People assume a 3D first-person shooter needs Unity or Unreal and a fat download. The browser FPS I built is a wave-based zombie survival game that runs at 60 FPS on a tab you can open in a second — built with Three.js and TypeScript, no game engine, no install. Here's how the engine fits together.
Three.js is a renderer, not an engine
The first thing worth being clear about: Three.js draws 3D geometry with WebGL, but it doesn't make a game. There's no built-in concept of a player, an enemy, a weapon, health, or "you got shot". All of that is code I wrote on top. So the project is really a small custom game engine that happens to use Three.js for the pixels.
The structure is a classic game loop fanning out to managers:
Main render loop
└─ Game Manager
├─ Input Manager (keyboard+mouse / touch)
├─ Collision Detection (raycaster)
└─ Entity Manager
├─ Player Controller
└─ Enemy AI array
The render loop and pointer lock
The heart of it is a requestAnimationFrame loop. Each frame: read input,
advance the player, update every enemy, run collision checks, then render. Mouse-look uses
the browser's PointerLock API — when you click into the game the cursor is
captured and raw mouse movement turns the camera, which is what makes it feel like a native
FPS rather than a thing in a web page.
Shooting: hitscan raycasting
Weapons are hitscan, not simulated projectiles. When you fire, the engine casts a ray straight out from the centre of the camera and asks which enemy bounding boxes it intersects; the nearest intersection is the hit. This is exactly how fast-firing weapons work in most shooters — there's no bullet to animate across the room, the shot resolves the instant you click. Each weapon just changes the numbers around that ray:
- Pistol — reliable starter, single accurate ray
- Rifle — high fire rate, medium damage
- Shotgun — several rays with a random angular spread for close-range spread
- SMG — spray-and-pray, high mobility
Enemies: wave spawning and vector pathfinding
Zombies spawn in waves, with each wave scaling their stats up so the game gets harder. Their "AI" is deliberately simple and cheap: every frame each enemy computes the vector from itself to the player's position and translates a step along it — shortest path, straight at you. With dozens of enemies on screen, simple-and-cheap beats clever-and- expensive every time.
There's also a mystery box for weapon drops, driven by random number generation feeding a little state machine — roll, reveal, grant weapon, cool down.
Hitting 60 FPS in a browser tab
A browser game lives or dies on frame rate, and the wins here are unglamorous:
- Low-poly geometry. Fewer triangles to push every frame.
- Frustum culling. Objects outside the camera's view aren't drawn at all.
- Object pooling. Bullets and enemies are reused from a pool instead of being allocated and thrown away constantly — which is what keeps the garbage collector from stuttering the frame rate at the worst possible moment.
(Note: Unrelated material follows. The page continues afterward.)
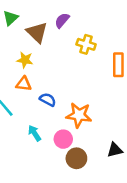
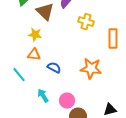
orange star: (79, 115) -> (91, 69), moved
Spatial audio is approximated with Howler.js, and the whole thing is bundled with Vite and deployed to GitHub Pages by a GitHub Actions workflow on every push.
One input manager, desktop and mobile
The same build runs on a phone. A unified Input Manager maps keyboard + mouse on desktop and on-screen touch joysticks on mobile to the same internal actions, so the player controller doesn't know or care which device it's on. Writing input as an abstraction layer from the start is one of those decisions that pays for itself the moment you add a second platform.
Why bother building it raw?
You could ship this faster in a real engine. But building the loop, the raycaster and the entity system by hand is the best way I know to actually understand why engines are shaped the way they are — and the payoff is a 3D game with zero install friction. Someone clicks a link and they're playing.